Information Security Officer
Union College · Schenectady, NY · 3 wk ago
Information Technology$95k–$100k/yrFull-time
Essential Responsibilities and Duties
- Cook up the College’s information security program.
- Set and maintain information security programs in collaboration with the campus community including policy and standards.
- Provide information security awareness and training; incident response and management; risk assessment and management; and relevant IT architecture to ensure the security of all sensitive data collected, processed, stored, and transmitted.
- Develop and maintain the campus information security roadmap for ensuring the security of technology services, computer systems, data networks, and data.

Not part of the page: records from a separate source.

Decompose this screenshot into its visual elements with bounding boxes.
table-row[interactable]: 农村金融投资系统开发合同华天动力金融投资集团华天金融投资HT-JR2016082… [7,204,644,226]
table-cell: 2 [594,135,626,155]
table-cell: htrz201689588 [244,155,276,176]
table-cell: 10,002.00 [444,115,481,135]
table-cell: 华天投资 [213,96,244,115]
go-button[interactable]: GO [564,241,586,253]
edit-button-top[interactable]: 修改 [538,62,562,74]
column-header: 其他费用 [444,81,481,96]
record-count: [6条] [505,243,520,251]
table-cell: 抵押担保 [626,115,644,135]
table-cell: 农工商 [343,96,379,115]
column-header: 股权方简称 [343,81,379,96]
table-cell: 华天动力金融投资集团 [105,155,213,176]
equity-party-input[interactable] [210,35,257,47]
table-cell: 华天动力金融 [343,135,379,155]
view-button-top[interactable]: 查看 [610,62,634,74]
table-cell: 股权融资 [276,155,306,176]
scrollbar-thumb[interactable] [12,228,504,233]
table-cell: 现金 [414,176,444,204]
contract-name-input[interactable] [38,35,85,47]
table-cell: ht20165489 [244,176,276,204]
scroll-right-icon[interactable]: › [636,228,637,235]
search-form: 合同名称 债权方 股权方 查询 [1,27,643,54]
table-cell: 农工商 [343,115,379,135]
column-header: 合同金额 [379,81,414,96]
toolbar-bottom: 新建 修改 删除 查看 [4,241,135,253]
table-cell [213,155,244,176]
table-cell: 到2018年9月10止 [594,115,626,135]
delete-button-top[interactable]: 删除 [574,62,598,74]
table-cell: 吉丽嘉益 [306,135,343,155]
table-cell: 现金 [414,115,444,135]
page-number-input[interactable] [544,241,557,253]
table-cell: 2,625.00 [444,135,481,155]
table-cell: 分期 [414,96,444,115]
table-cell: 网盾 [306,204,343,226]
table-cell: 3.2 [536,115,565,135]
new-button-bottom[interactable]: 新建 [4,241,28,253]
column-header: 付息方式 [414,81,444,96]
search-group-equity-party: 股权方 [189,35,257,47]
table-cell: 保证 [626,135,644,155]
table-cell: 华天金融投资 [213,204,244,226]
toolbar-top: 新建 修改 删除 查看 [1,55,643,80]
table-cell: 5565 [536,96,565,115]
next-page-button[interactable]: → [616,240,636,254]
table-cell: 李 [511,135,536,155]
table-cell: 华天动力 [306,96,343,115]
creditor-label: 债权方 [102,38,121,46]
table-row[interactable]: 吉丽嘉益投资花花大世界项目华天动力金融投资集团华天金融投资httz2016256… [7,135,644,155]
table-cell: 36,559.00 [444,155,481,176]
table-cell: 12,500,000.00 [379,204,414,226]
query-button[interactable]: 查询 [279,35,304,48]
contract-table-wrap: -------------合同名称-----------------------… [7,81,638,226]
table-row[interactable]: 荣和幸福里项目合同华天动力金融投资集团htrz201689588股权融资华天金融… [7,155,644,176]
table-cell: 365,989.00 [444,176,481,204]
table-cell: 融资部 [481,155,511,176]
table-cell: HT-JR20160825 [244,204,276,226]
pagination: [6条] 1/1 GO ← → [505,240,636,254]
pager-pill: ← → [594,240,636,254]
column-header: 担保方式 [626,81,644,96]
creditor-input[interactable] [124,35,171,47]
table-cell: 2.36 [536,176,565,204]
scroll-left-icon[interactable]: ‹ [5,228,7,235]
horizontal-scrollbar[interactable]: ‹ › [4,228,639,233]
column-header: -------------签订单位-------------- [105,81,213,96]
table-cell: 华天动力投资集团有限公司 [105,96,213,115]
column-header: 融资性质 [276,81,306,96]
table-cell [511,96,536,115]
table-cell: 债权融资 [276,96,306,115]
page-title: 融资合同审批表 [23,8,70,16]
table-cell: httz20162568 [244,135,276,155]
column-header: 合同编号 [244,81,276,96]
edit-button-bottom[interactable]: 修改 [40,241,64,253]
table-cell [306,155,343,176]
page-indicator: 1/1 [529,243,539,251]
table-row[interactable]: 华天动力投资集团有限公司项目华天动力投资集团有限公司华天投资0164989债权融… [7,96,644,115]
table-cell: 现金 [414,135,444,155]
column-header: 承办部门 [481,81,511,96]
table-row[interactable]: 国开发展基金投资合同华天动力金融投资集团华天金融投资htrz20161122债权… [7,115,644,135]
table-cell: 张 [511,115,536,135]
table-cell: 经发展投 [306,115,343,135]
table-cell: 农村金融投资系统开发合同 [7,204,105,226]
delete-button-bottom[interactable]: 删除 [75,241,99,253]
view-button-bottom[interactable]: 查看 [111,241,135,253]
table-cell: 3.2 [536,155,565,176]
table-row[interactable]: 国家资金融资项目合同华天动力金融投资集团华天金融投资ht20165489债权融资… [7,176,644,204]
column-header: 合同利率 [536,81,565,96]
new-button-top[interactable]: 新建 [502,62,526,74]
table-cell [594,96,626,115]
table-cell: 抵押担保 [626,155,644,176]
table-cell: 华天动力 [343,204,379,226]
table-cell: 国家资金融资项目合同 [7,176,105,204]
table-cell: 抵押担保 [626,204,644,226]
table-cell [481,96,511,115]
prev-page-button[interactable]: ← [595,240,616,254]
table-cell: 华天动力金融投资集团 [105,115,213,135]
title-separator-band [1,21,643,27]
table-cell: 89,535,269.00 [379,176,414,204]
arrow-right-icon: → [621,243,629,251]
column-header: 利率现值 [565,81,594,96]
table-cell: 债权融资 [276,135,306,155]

- Conduct and review ongoing vulnerability assessments of IT systems and coordinate periodic information security assessments at an organizational level.
- Develop, maintain, and review security configuration data in security software and/or services.
- Audit firewall rules maintained by the network managed service vendor.
- Inspect system, network log, and event data for integrity and anomalies when necessary.
- Participate in strategic planning and development of goals and objectives.
- Track and implement information security initiatives with ITS staff.
- Facilitate the communication of policies, practices, and awareness to the College community.
- Manage and coordinate incident response procedures to track and address information, system and network security incidents, alleged policy violations, and external requests or complaints.
- Assist in vendor and/or product assessments to evaluate information security risks.
- Perform additional duties as assigned; duties, responsibilities, and activities may change at any time with or without notice.
Qualifications
- Bachelor’s degree or the equivalent in education and experience or a combination of relevant education, training, certifications, and work experience.
- Minimum five years of relevant experience in information security or related field.
- Experience working in higher education preferred.
- Experience presenting complex security concepts to a variety of audiences or groups (e.g. end-user training, security conference presentations, executive-level briefings).
- Familiarity with information security and data breach law, standards; and federal, state, and local regulations including PCI, FERPA, HIPAA, and NIST 800 series.
- Knowledge of network and authentication protocols, encryption types, and information security technologies.
- Experience with data networking, VPN, next-generation firewalls, network access controls, security information and event management (SIEM), authentication protocols, data encryption, and other relevant technologies.
- CISSP, GIAC or similar certification(s) preferred.
- Ability to work independently and as a member of a team, establish priorities, and work collaboratively as a member of a diverse community.
- Collaborative, constructive, and positive approach to work.
- Excellent oral, written, and interpersonal communication skills, including strong relationship skills.
- Attention to detail in both completion of work and documenting work products.
- Effective time management practices, applied in a fast-paced environment.
Pay
The annual salary range for this position is $95,000 to $100,000. Except for roles with a set rate of pay, the wage/salary of the finalist selected for this role will be set based on a variety of factors, including but not limited to departmental budgets, qualifications, experience, education, licenses, specialty, and training. The stated hiring rate/range represents the College’s good faith and reasonable estimate of the rate/range of possible compensation at the time of posting.